Not surprisingly, Capers has also been faithful to his roots in another way – financial support.
For some 13 years, he attached his name to a golf tournament which raised money for the Cardiac Rehabilitation Center at East Ohio Regional Hospital in memory of his late father, Eugene, and for a college scholarship at Muskingum University in memory of his high school coach, Dale Dickson.
More recently, he gave a sizeable contribution to Meadowbrook High School, which named its state-of-the-art turf facility Eugene Capers Field, and he also funded a new press box at Mount Union, the Dom Capers Press Box.
“I can remember when they built Meadowbrook and Dad was a contractor for the state,” he said. “That’s one of the reasons I felt so good about being able to put his name out there, because he did all the laying out and surveying to put it there in the first place.”

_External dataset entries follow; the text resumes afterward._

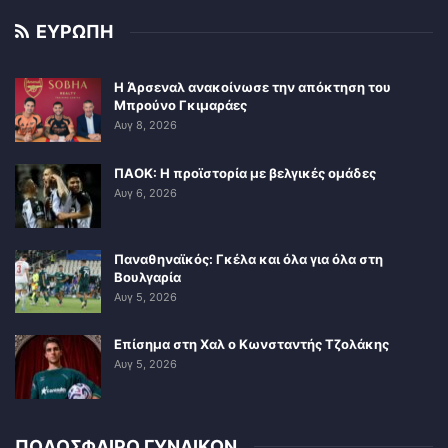
ΕΥΡΩΠΗ
Η Άρσεναλ ανακοίνωσε την απόκτηση του
Μπρούνο Γκιμαράες
Αυγ 8, 2026
ΠΑΟΚ: Η προϊστορία με βελγικές ομάδες
Αυγ 6, 2026
Παναθηναϊκός: Γκέλα και όλα για όλα στη
Βουλγαρία
Αυγ 5, 2026
Επίσημα στη Χαλ ο Κωνσταντής Τζολάκης
Αυγ 5, 2026
ΠΟΔΟΣΦΑΙΡΟ ΓΥΝΑΙΚΩΝ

Being back ‘home’ (he still makes yearly stop-overs to visit his brother, Julius, in Pleasant City and his sister, Nina Defabaugh, in Columbus) also brought back a few memories for Capers, first from his high school years and then from college summer breaks.
“I look back and think about my family… growing up in a small town like Buffalo,” he said. ”I had something like six widow ladies living nearby who I cut grass for in the summer and shoveled their snow in the winter.
“Every summer when I was going to Mount, I’d come back and work road construction. The roads going into the lodge and the beach at Salt Fork (State Park)… I worked on those and by the time the summer was over, I knew I wanted to go back to school!”
He also learned perhaps his most valuable trait.
“The greatest thing I learned around here was work ethic,” he said. “You’re never going to get anywhere if you don’t have a good work ethic. Unfortunately, the job situation is not ideal here, but people know you have to work hard and the things you work the hardest for mean the most to you.”